1. Les États membres prennent les mesures nécessaires pour faire en sorte qu’une personne morale déclarée responsable au titre de l’article 11, paragraphe 1, soit passible de peines effectives, proportionnées et dissuasives, qui comprennent des amendes pénales et non pénales, et éventuellement d’autres sanctions, telles que

a) l’exclusion du bénéfice d’un avantage ou d’une aide publics;

b) l’interdiction temporaire ou définitive d’exercer une activité commerciale;

c) le placement sous contrôle judiciaire;

d) une mesure judiciaire de dissolution;

e) la fermeture temporaire ou permanente d'établissements qui ont servi à commettre l'infraction.

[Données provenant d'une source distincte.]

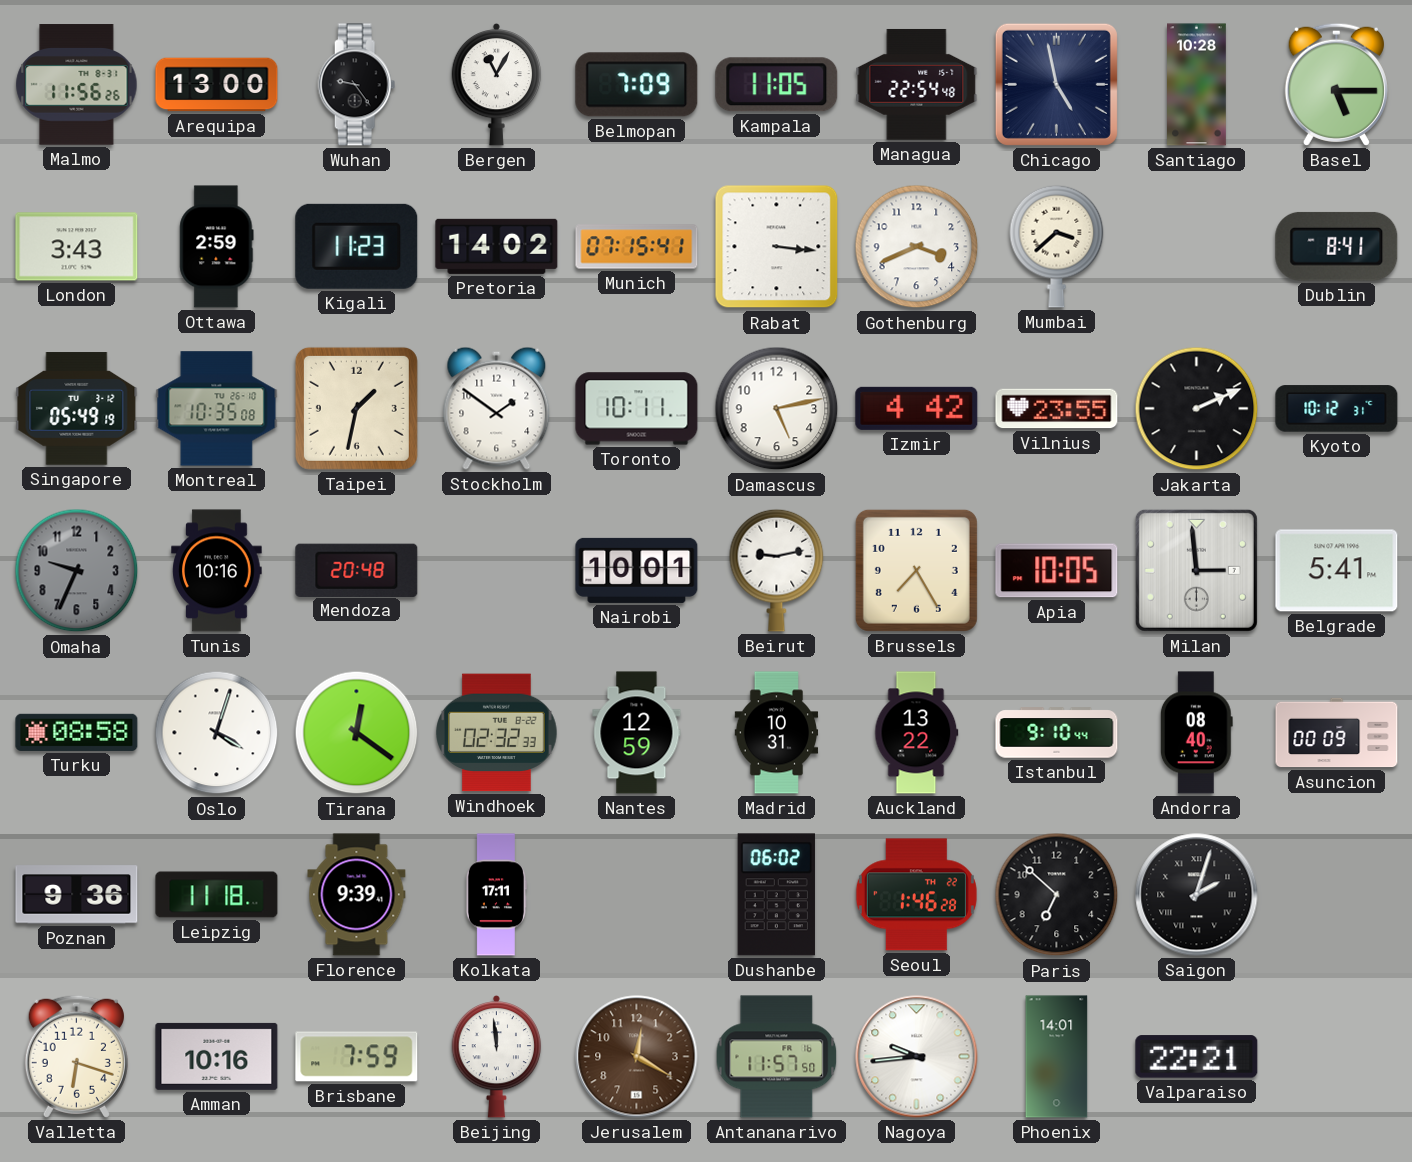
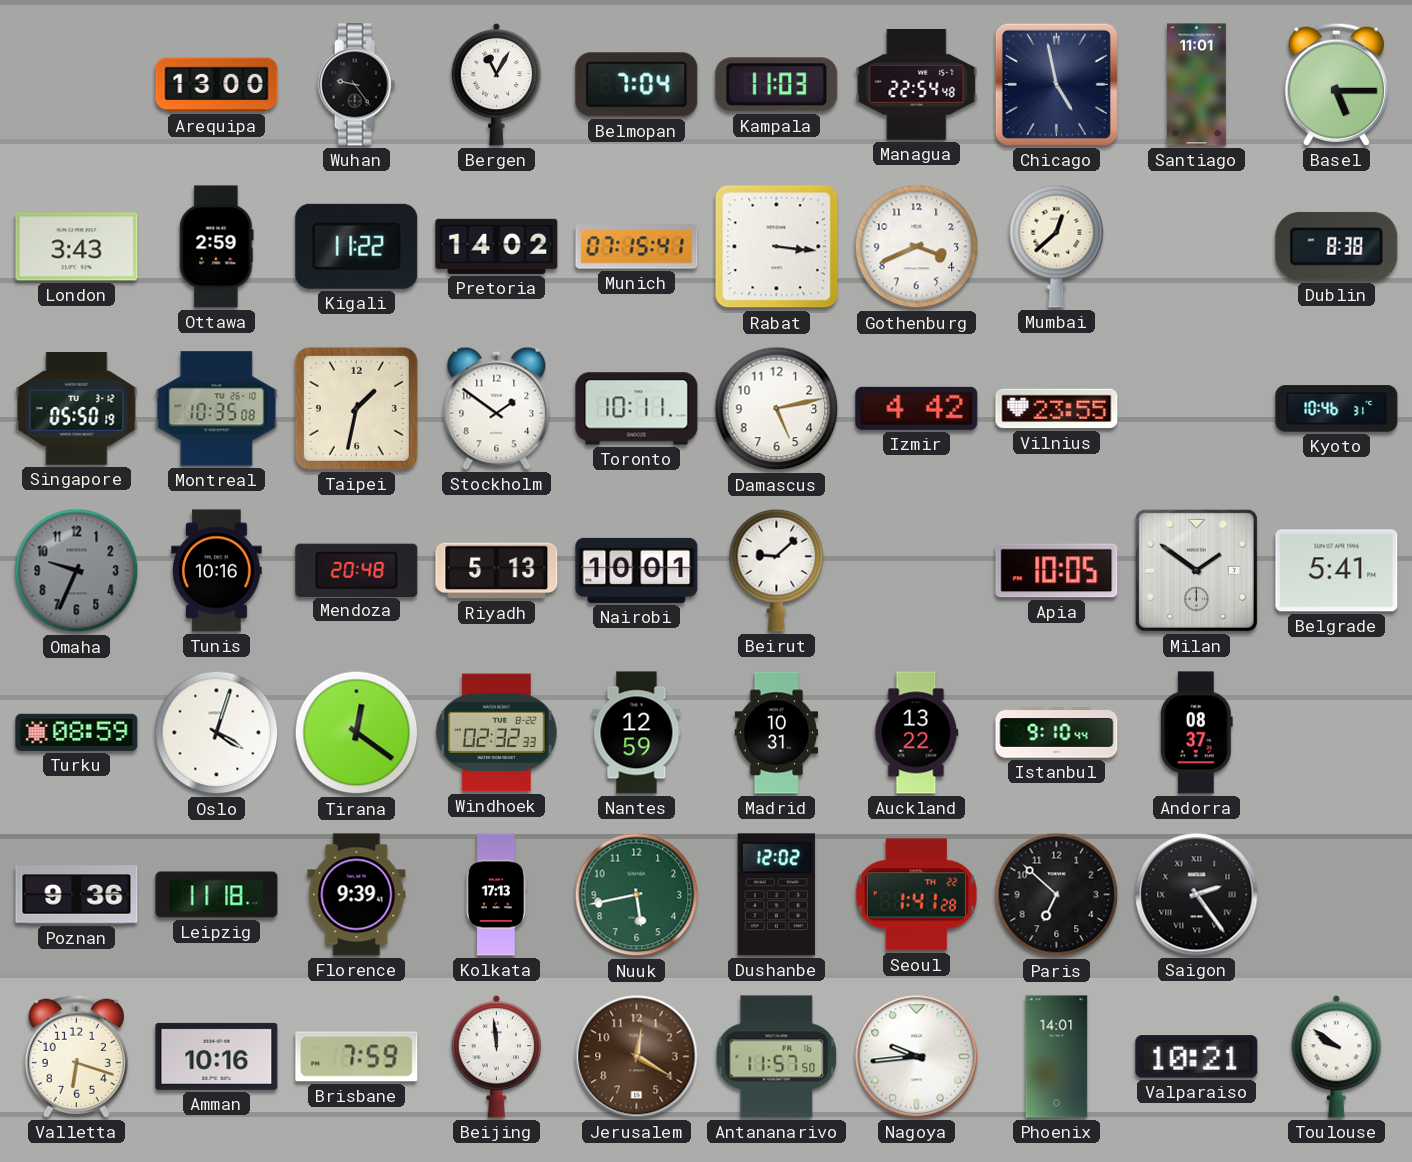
Malmo: 11:56 -> none
Belmopan: 7:09 -> 7:04
Kampala: 11:05 -> 11:03
Santiago: 10:28 -> 11:01
Kigali: 11:23 -> 11:22
Mumbai: 3:38 -> 12:38
Dublin: 8:41 -> 8:38
Singapore: 05:49 -> 05:50
Jakarta: 2:11 -> none
Kyoto: 10:12 -> 10:46
Riyadh: none -> 5:13
Beirut: 9:13 -> 9:08
Brussels: 7:25 -> none
Milan: 2:59 -> 1:51
Turku: 08:58 -> 08:59
Andorra: 08:40 -> 08:37
Asuncion: 00:09 -> none
Kolkata: 17:11 -> 17:13
Nuuk: none -> 5:43
Dushanbe: 06:02 -> 12:02
Seoul: 1:46 -> 1:41
Saigon: 2:03 -> 2:24
Valparaiso: 22:21 -> 10:21
Toulouse: none -> 9:51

2. Les États membres prennent les mesures nécessaires pour faire en sorte qu’une personne morale dont la responsabilité est engagée au titre de l’article 11, paragraphe 2, soit passible de peines ou de mesures effectives, proportionnées et dissuasives.

Article 13 Compétence

1. Les États membres établissent leur compétence pour les infractions visées aux articles 3 à 8, lorsque l’infraction a été commise:

a) en tout ou en partie sur le territoire de l'État membre concerné; ou

b) par l'un de leurs ressortissants ou une personne qui a sa résidence habituelle sur le territoire de l'État membre concerné; or

c) au profit d’une personne morale dont le siège est situé sur le territoire de l'État membre concerné.

2. Lorsqu’ils établissent leur compétence conformément au paragraphe 1, point a), les États membres font en sorte qu’elle comprenne les cas où:

a) l’auteur de l’infraction l’a commise alors qu’il était physiquement présent sur le territoire de l'État membre concerné, même si l’infraction ne vise pas un système d’information situé sur son territoire; ou

b) l’infraction vise un système d’information situé sur le territoire de l'État membre concerné, même si l’auteur de l’infraction n’était pas physiquement présent sur son territoire lors de la commission de l'infraction.

Article 14 Échange d’informations

1. Aux fins de l’échange d’informations relatives aux infractions visées aux articles 3 à 8, et conformément aux règles régissant la protection des données, les États membres recourent au réseau existant de points de contact opérationnels, disponibles vingt-quatre heures sur vingt-quatre et sept jours sur sept. Les États membres veillent également à mettre en place des procédures pour pouvoir répondre à des demandes urgences dans un délai maximal de huit heures. La réponse doit au moins préciser si la demande d'aide sera satisfaite, sous quelle forme et dans quel délai.

2. Les États membres communiquent à la Commission le point de contact qu'ils ont désigné aux fins de l’échange d’informations sur les infractions visées aux articles 3 à 8. La Commission transmet ces informations aux autres États membres.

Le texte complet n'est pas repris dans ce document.